Goldberg Variations

”Count Kayserling, formerly Russian Ambassador at the Court of the Elector of Saxony, who frequently resided in Leipzig…once said t Bach that he should like to have some clavier pieces for his [court
harpsichordist] Goldberg, which should be of such a soft and somewhat lively character that he might be a little cheered up by them in his sleepless nights. Bach thought he could best fulfil this wish by variations,
which, on account of the constant sameness of the fundamental harmony, he had hitherto considered as an ungrateful task. But as at this time all his works were models of art, these variations also became such
under his hand…Bach was, perhaps, never so well rewarded for any work as for this: the Count made him a present of a golden goblet, filled with a hundred Louis d’or. But their worth as a work of art would not
have been paid if the present had been a thousand times as great.”

So wrote Sebastian Bach’s first biographer J.N. Forkel in his brief account of the master’s life (1802). Whether a story with such fantastic overtones (the hundred gold coins, an insomniac Count) is true is, however,
irrelevant when compared to the very legendary quality of this music itself. Even when compared to the whole of Bach’s considerable and varied output, the ‘Goldberg’ Variations stand out as an example of their
creator’s total compositional originality. In conceiving such a work, Bach had no discernible models as regards the Goldbergs’ larger-scale architectonics or the exploitation of innovations in keyboard technique and
figuration. Desirous as every listener and melamine is of surrendering oneself to the sheer aural beauty of this music – after all, Bach’s own title page specifically states his work to be ”prepared for the soul’s delight”
(Gemueths-Ergetzung) – any listener of Bach’s music has a responsibility to familiarise himself with the constructs and aims that drove Bach to commit this music to posterity. We must not forget that while Bach was
no academic, he was certainly a thinking man. He confronted his spiritual and intellectual questions, stated his vision of the universe, and perhaps even grappled with the joys and disappointments of his life through
the medium of the written note.

The Goldberg Variations are amongst the mere handful of works written in any time or place that truly require a sort of road-map for the listener. Unlike, say, Brahms’ Variations on a Theme by Handel (op. 31), the
successive movements of Bach’s work are not considered solely in terms of ”musical-emotional cause and effect” (e.g., textural variety for its own sake, meant to inspire solely visceral responses). Rather, our Bach
constructed these variations on a pre-conceived plan: most obviously, the thirty variations are made up of ten groups of three, in which a movement of what the scholar Peter Williams has called a ”clear-genre
piece” (a dance, a fugue, an overture, an arioso, et al.) is followed by a virtuoso piece featuring the crossing of the hands and then by a canon. In turn, each successive canon is composed with reference to successively rising intervals: Therefore, variation 3 is a canon at the unison, whereas variation 6 is at the second, and so on and so forth until variation 27, a canon at the ninth. As I will further argue below, Bach’s plan may even have a narrative intent, which is perhaps why variation 30 breaks the cycle of canons. Aesthetically speaking, some of the variations seem even to be used as dramatic foils to one another – hence, the bittersweet cantilena of variation 13 is answered with the schizophrenic exuberance of variation 14, and the question posed by the inconclusive ending of variation 15 is followed by a stately overture in variation 16.
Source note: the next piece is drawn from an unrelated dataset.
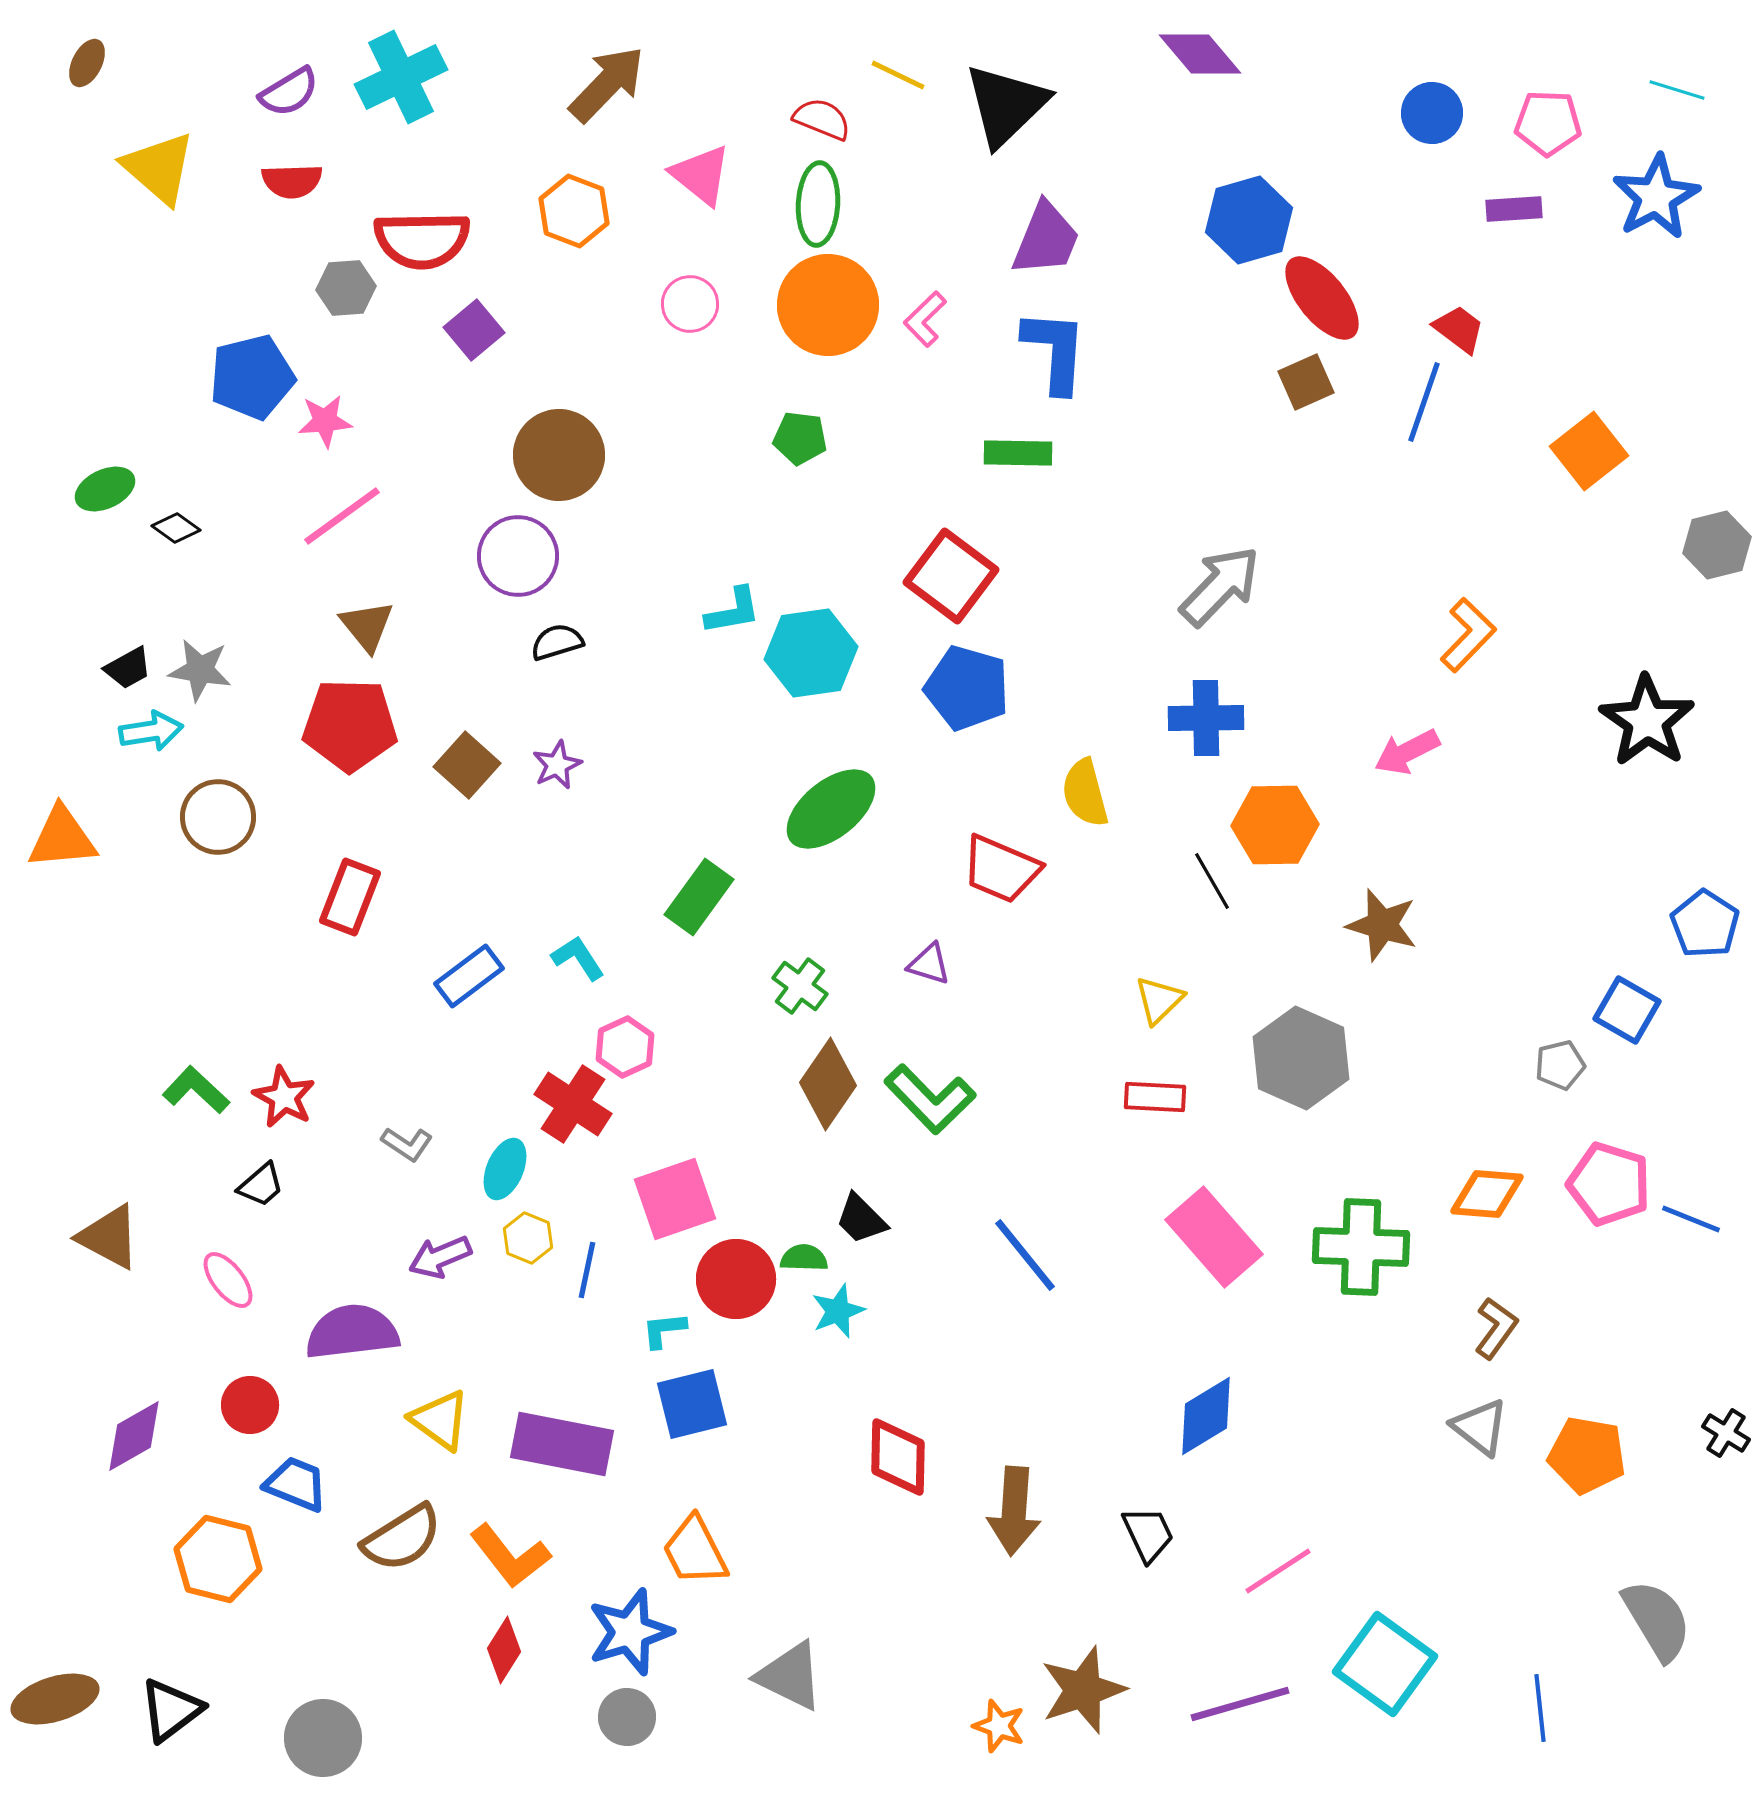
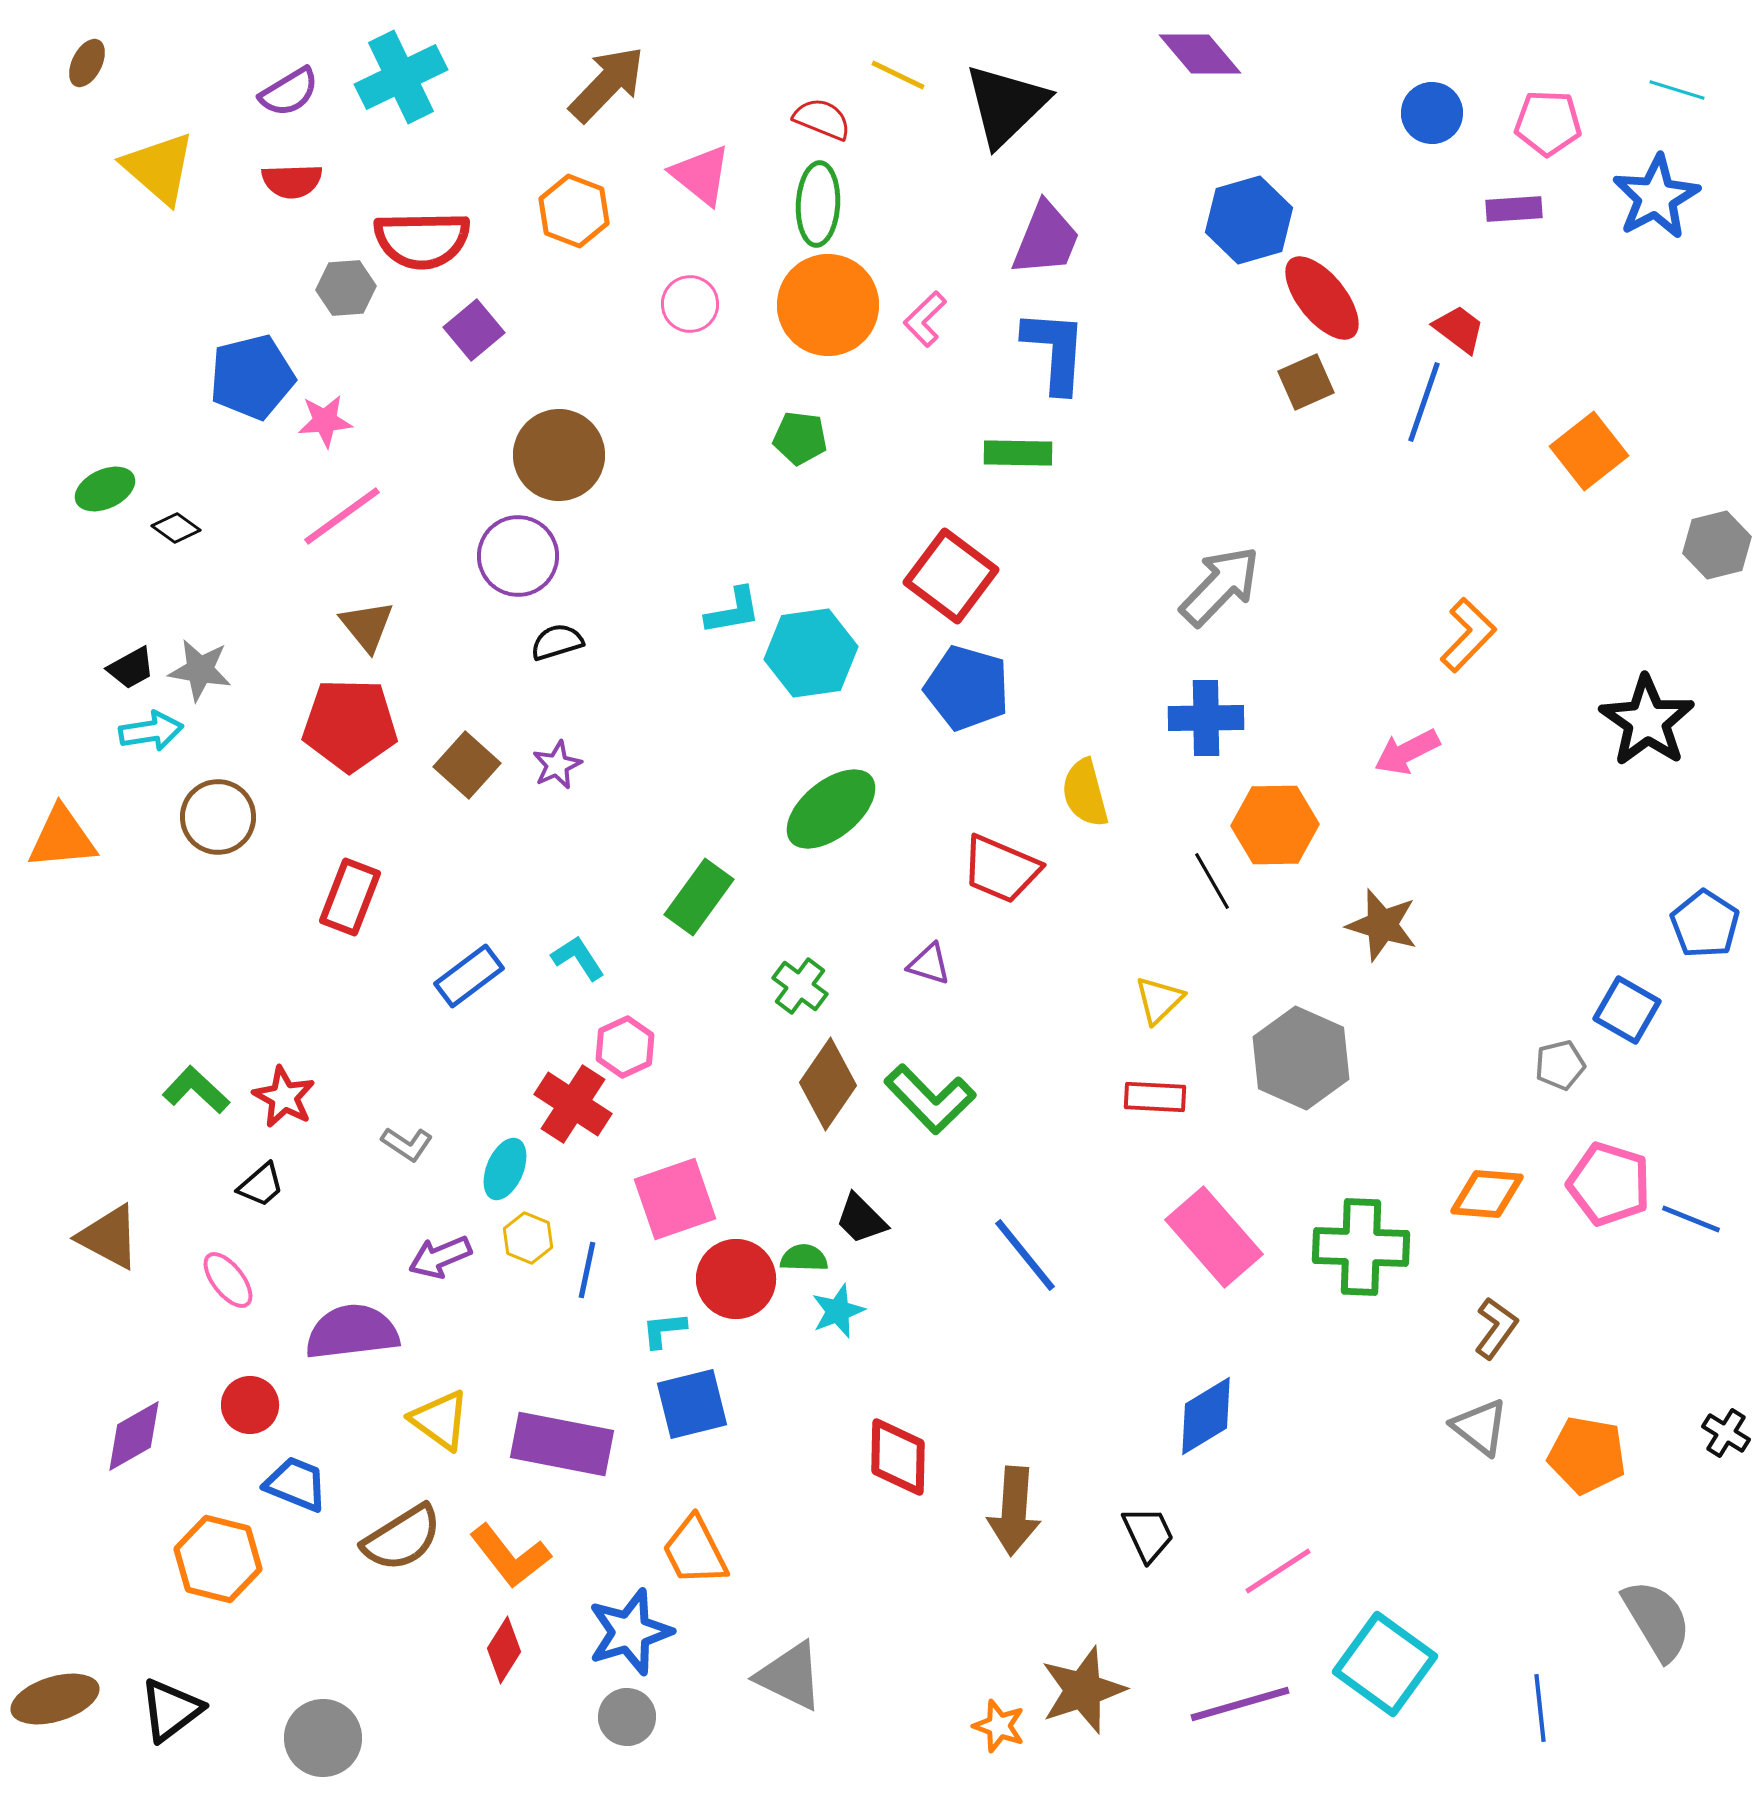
black trapezoid at (128, 668): moved 3 px right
To say a brief word or two on matters of keyboard technique in Bach’s work, it may the case – in spite of the usual tones of orthodox Bach scholarship! – that Bach did not always work in a total inspirational vacuum. Interestingly, only three years before Bach engraved and printed his variations, 1738 saw the publication of a set of pieces famous for introducing the world to hand-crossings and devilish keyboard acrobatics: Domenico Scarlatti’s Essercizi. There are further interesting parallels – for one, Scarlatti’s volume also contains thirty movements. Who is to say that Bach would not have known of these pieces? After all, he knew many a publication of music from the libraries of his erudite friends and kinsmen, and even a subscription list for the Paris printing of quartets by Telemann lists a ”M[onsieur] Bach, de Leipsic.”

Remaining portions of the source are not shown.